Seth Techel's murder trial resumed Monday with two investigators facing questions about their roles in the case.
Prosecutors called Tony Birmingham of the Iowa Division of Criminal Investigation Monday morning. Birmingham testified about the cell phones taken from the Techel residence after Lisa Techel was killed.
Birmingham called a phone registered to Techel and found in his bedroom Techel's "real phone." A second cell phone, a prepaid Tracfone, was found in Techel's vehicle.
Prosecutors alleged in their opening testimony that Techel used the Tracfone to conceal his relationship with Rachel McFarland, a co-worker. Tracfones are not contract phones, and the company does not collect information on who is assigned a number in the same way as most cell phone companies.
"Unlike most subscribers, Tracfones, there's limited information that's able to be retrieved," said Birmingham.
Both sides agree Techel was romantically interested in McFarland, though the prosecution and defense disagree on how far their relationship went.
Birmingham said each of the text messages sent from the Tracfone were sent to a number identified as belonging to McFarland.
Prosser referred to much of his questioning as “foundational.” Details would come later, he said, as the co-worker Seth Techel had feelings for would be coming in to testify on Monday.
Defense Attorney Steven Gardner questioned Birmingham about the chain of custody of the cell phones: Who told you where to find Techel’s phones? Where did the phones get taken into his custody? How long did it take before he had the phones in hand?
A third witness was a representative from U.S. Cellular, who confirmed that the company had, upon receiving a search warrant, dumped onto an electronic spreadsheet all information from records on the regular phone.
That spreadsheet, more than 450 pages long, was not entered into evidence. A portion of that spread sheet covering the period around the shooting of Lisa Techel was entered into evidence.
Birmingham was the first witness prosecutors called to testify mainly about the cell phones. Prosecutors said they plan to call McFarland as a witness Monday afternoon.
Gardner began the morning's proceedings with his cross examination of Deputy Marty Wonderlin. Gardner pressed Wonderlin about a gap of "five to 10 minutes" in the audio in the dashboard video from Wonderlin's patrol car.
"Did you turn off the audio or was there a malfunction? Do you know why there was no audio?" he asked
"Sometimes really loud noise will punch out the sound," Wonderlin said. "Also if I'm, I don't know the exact distance, too far away from my patrol car it won't transmit any audio back."
Wonderlin also said under questioning that he did destroy notes he made after filing his initial report.
"Is it customary for you to destroy your notes in the course of a murder investigation?" asked Gardner
"In any investigation," Wonderlin replied.
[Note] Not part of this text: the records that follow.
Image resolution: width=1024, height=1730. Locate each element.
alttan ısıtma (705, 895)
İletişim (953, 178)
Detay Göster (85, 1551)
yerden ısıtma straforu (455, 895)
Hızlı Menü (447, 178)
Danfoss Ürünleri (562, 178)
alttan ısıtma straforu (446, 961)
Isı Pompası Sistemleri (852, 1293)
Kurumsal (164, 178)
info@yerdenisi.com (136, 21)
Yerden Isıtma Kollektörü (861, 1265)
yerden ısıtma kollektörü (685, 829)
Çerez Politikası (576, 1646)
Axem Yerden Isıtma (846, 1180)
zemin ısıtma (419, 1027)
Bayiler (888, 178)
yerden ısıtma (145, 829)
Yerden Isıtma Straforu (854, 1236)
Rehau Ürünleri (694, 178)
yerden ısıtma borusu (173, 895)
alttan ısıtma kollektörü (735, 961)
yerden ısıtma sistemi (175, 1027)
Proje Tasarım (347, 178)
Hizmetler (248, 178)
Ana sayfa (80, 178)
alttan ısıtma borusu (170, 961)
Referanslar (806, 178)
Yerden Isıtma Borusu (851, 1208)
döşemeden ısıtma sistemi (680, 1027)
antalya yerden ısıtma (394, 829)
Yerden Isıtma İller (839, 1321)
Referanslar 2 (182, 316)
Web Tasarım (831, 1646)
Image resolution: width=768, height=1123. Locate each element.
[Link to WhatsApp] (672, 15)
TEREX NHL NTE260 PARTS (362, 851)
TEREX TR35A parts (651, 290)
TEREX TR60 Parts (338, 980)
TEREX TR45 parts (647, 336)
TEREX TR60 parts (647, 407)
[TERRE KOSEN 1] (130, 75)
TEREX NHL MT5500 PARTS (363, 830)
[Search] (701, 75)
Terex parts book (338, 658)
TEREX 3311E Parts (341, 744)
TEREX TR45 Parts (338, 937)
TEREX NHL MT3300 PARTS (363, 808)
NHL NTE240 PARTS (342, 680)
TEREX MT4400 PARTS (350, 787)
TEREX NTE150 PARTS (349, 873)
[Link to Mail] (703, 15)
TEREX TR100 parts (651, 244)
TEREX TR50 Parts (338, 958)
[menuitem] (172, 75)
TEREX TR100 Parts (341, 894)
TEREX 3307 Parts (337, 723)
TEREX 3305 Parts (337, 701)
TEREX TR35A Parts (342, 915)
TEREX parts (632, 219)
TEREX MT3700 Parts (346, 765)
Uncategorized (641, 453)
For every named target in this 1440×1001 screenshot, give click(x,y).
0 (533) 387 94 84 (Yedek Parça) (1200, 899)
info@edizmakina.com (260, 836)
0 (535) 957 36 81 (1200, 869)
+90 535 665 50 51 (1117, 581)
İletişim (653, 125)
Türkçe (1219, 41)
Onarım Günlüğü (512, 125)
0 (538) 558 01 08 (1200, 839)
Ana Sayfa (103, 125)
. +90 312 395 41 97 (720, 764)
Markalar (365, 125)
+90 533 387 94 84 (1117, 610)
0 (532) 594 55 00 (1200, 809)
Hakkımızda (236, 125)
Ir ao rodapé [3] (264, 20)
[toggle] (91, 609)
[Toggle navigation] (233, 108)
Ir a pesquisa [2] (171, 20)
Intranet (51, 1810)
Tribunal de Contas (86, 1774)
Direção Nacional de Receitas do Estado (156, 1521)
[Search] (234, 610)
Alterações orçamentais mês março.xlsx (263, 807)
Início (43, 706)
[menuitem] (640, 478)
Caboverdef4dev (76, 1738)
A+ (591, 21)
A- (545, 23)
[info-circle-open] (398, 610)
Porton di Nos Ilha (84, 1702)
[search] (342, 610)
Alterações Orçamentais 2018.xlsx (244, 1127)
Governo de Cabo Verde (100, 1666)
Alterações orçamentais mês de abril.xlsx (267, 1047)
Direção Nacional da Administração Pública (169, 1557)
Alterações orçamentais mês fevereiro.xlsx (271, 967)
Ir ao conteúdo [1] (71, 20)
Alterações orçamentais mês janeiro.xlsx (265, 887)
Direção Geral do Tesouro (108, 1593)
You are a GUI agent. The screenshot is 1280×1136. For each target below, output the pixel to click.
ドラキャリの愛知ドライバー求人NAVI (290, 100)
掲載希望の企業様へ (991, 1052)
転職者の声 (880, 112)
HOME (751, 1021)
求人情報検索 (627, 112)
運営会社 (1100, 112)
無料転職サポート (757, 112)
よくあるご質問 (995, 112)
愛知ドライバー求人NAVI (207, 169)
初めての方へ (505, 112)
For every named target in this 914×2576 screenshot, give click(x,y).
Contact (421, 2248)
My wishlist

Wonderlin called Doug Techel, Seth's father, to the scene that morning. (Disclosure: Doug Techel is the Courier's circulation director.) He said he called him because, "he needed to be there for Seth."
Prosecutor Scott Brown picked up that in his redirect questioning, asking whether Wonderlin called Doug Techel on his own or if he was asked to do so. Seth Techel requested the call, Wonderlin said.
Brown asked whether Seth and Doug Techel were ever alone following Doug's arrival. Wonderlin said they were allowed to talk privately.
Techel's reactions that morning were briefly the subject of the redirect questioning, when prosecutors asked whether he ever stopped crying. Wonderlin said Techel stopped every time the deputy was on the phone.
Techel is charged with murder and non-consensual termination of a human pregnancy.